◆ **Your task**
Read the data below line by line and copy each one with "bruker" in it.

◆ **Data**
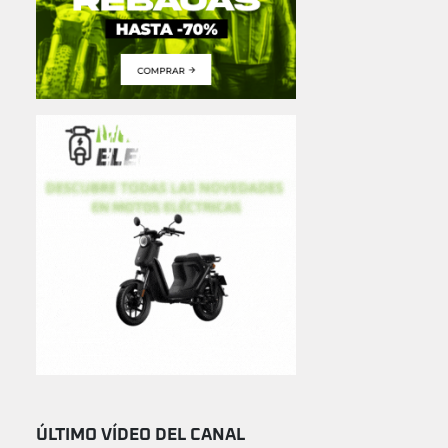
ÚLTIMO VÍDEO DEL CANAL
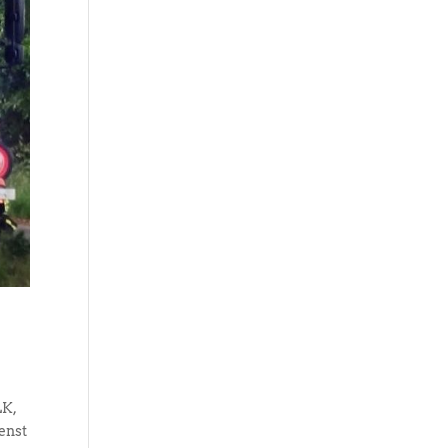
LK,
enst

--

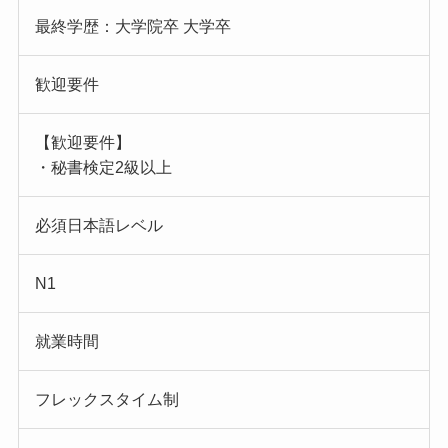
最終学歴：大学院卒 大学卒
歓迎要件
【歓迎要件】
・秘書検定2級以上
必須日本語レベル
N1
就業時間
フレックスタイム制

...

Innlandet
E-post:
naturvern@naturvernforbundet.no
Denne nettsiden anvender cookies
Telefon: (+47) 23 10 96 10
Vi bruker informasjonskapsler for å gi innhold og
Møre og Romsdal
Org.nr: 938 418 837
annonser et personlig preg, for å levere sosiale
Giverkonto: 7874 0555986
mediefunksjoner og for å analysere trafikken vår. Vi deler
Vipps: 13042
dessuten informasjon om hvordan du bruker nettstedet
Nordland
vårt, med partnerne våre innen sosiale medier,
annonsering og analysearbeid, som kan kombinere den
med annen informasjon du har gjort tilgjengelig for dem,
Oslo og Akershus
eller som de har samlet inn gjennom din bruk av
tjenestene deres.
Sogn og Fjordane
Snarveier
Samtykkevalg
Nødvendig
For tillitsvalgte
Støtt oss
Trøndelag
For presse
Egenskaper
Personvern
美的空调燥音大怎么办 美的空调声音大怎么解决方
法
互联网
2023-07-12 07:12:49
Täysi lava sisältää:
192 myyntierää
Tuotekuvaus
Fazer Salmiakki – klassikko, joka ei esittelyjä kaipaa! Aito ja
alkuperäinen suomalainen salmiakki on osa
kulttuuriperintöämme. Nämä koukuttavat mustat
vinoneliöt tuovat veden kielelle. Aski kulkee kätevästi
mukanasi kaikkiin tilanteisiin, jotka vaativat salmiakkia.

◆ **Task answer**
Vi bruker informasjonskapsler for å gi innhold og
dessuten informasjon om hvordan du bruker nettstedet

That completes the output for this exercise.